Il primo giorno mi dissero di seguire un capo (era un italiano). Già sull’ascensore, che scendeva velocissimo, presi paura. Una volta arrivato al fondo percorsi a piedi circa tre chilometri in galleria. Nessuno ci aveva spiegato a cosa andavamo incontro. Pian piano vedevo davanti a me sparire gli altri ad uno ad uno e mi sembrava di essere rimasto da solo al buio. Non sapevo che in realtà ognuno era entrato in ‘taglia’ al posto che gli era stato assegnato.

All’inizio mi misero a fare il manovale a spingere il carbone sul ‘bac’ che era una specie di canale di metallo che, azionato da stantuffi, spingeva in avanti il carbone a strattoni. Dopo circa due mesi e mezzo ho chiesto di passare minatore a cottimo. Lavoravo a 830 metri di profondità. Il mio numero di medaglia era il 276. Ho lavorato in taglie alte da 80 a 50 centimetri: a volte facevo fatica ad entrarci coricato e neppure la lampada ci entrava diritta…

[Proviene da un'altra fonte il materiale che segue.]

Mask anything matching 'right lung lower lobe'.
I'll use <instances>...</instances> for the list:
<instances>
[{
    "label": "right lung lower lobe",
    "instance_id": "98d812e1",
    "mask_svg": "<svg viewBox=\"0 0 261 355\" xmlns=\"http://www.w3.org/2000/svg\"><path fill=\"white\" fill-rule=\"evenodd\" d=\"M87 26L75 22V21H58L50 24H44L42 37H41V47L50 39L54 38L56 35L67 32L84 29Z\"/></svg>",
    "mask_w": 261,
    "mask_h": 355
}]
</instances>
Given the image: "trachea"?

Con quello che spendevo per la ‘cantina’ non mi rimaneva quasi nulla e invece avrei voluto mandare qualcosa alla mia famiglia che ne aveva bisogno. Ho fatto il primo mese con un solo paio di scarpe che usavo sia in miniera che fuori: avevo sempre i piedi neri!.. Non ho mai subito dei seri infortuni. Una volta ero salito in cima ad una taglia per finire di armare in un punto dove c’era il ‘grisou’: mi sentii mancare i sensi ma fortunatamente scivolai verso il basso in un punto dove di ‘grisou’ non ce ne era. Questo gas era pericoloso non solo per le esplosioni ma anche perché procurava l’asfissia… Nell’agosto del 1949 decisi di ritornare in Italia: il lavoro in miniera era pessimo e non si guadagnava quello che speravo…

Ero già più esperto e in questa seconda occasione fu meno dura. Rimasi fino al gennaio del 1957 e poi decisi di smettere definitivamente. I tre anni di lavoro in miniera (sempre in taglia) mi hanno procurato una silicosi del 26%. Rientrato in Italia, lavorai per 11 mesi alla costruzione del ponte sul Po. Successivamente emigrai in Svizzera dove rimasi circa due anni, imparando il mestiere di stuccatore”.

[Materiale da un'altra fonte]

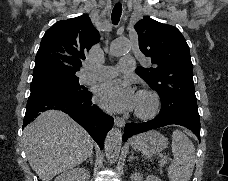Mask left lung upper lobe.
Returning <instances> with one entry per match:
<instances>
[{"label":"left lung upper lobe","mask_w":228,"mask_h":181,"mask_svg":"<svg viewBox=\"0 0 228 181\" xmlns=\"http://www.w3.org/2000/svg\"><path fill=\"white\" fill-rule=\"evenodd\" d=\"M141 52L151 58V67L136 73L160 96L162 118L200 121L189 46L174 26L144 17L134 26Z\"/></svg>","instance_id":"1"}]
</instances>
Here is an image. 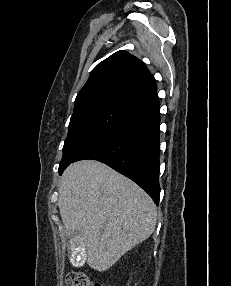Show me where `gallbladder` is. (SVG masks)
<instances>
[{
    "label": "gallbladder",
    "mask_w": 231,
    "mask_h": 286,
    "mask_svg": "<svg viewBox=\"0 0 231 286\" xmlns=\"http://www.w3.org/2000/svg\"><path fill=\"white\" fill-rule=\"evenodd\" d=\"M73 238H70L68 240V257L70 263H73L74 267H80L83 266L86 263V247H84V240H81L82 237L80 236H72Z\"/></svg>",
    "instance_id": "1"
}]
</instances>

Però tale giorno è un passaggio da migranti a migranti. Infatti l’8 agosto 1991 attraccò nel porto di Bari il mercantile partito da Durazzo con 27.000 clandestini albanesi a bordo, che cercavano in Italia l’America, come 60 anni prima gli italiani in Europa. Fu il secondo grande sbarco in Puglia.

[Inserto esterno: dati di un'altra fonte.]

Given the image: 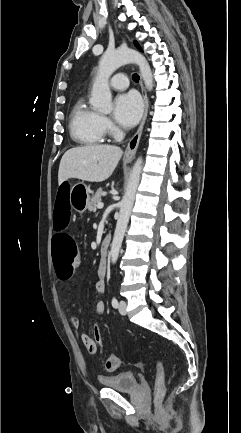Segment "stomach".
<instances>
[{"instance_id":"obj_1","label":"stomach","mask_w":241,"mask_h":433,"mask_svg":"<svg viewBox=\"0 0 241 433\" xmlns=\"http://www.w3.org/2000/svg\"><path fill=\"white\" fill-rule=\"evenodd\" d=\"M71 207L79 213L86 211L90 201L89 190L83 183H76L70 188Z\"/></svg>"}]
</instances>
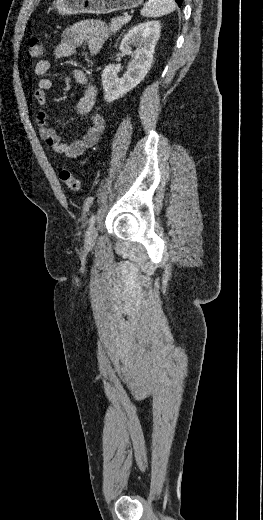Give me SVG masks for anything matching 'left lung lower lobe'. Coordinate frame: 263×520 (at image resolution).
<instances>
[{"instance_id": "obj_1", "label": "left lung lower lobe", "mask_w": 263, "mask_h": 520, "mask_svg": "<svg viewBox=\"0 0 263 520\" xmlns=\"http://www.w3.org/2000/svg\"><path fill=\"white\" fill-rule=\"evenodd\" d=\"M175 1L178 3L179 6H181L182 0H175Z\"/></svg>"}]
</instances>
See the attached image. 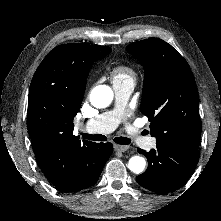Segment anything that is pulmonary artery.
<instances>
[{
  "instance_id": "obj_1",
  "label": "pulmonary artery",
  "mask_w": 221,
  "mask_h": 221,
  "mask_svg": "<svg viewBox=\"0 0 221 221\" xmlns=\"http://www.w3.org/2000/svg\"><path fill=\"white\" fill-rule=\"evenodd\" d=\"M133 83L113 84L115 93V107L113 110L101 113L85 123V129L90 133H109L124 120V109L133 91ZM129 137L140 146L151 149L156 145L154 137H142L137 128L128 126Z\"/></svg>"
}]
</instances>
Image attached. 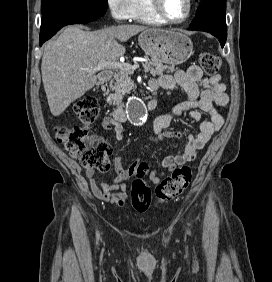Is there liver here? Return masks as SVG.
Segmentation results:
<instances>
[{
  "label": "liver",
  "instance_id": "6515ba94",
  "mask_svg": "<svg viewBox=\"0 0 272 282\" xmlns=\"http://www.w3.org/2000/svg\"><path fill=\"white\" fill-rule=\"evenodd\" d=\"M148 28L118 25L98 31L68 26L56 40L44 46L41 73L48 105L53 116L61 115L97 81L94 68L99 61H116L125 54V42Z\"/></svg>",
  "mask_w": 272,
  "mask_h": 282
}]
</instances>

Gli albanesi furono trasferiti dalla banchina del porto allo stadio della Vittoria. Quel giorno lascia impresso nella memoria collettiva le immagini della nave ‘Vlora’ con a bordo migliaia e migliaia di persone. La nave dei profughi, prima respinta a Brindisi e dirottata a nord verso Monopoli, fu poi agganciata da rimorchiatori e ormeggiata nel porto del capoluogo pugliese. E l’Italia da popolo emigrante divenne popolo ospitante. Una data; due luoghi ed una storia comune da rileggere attentamente.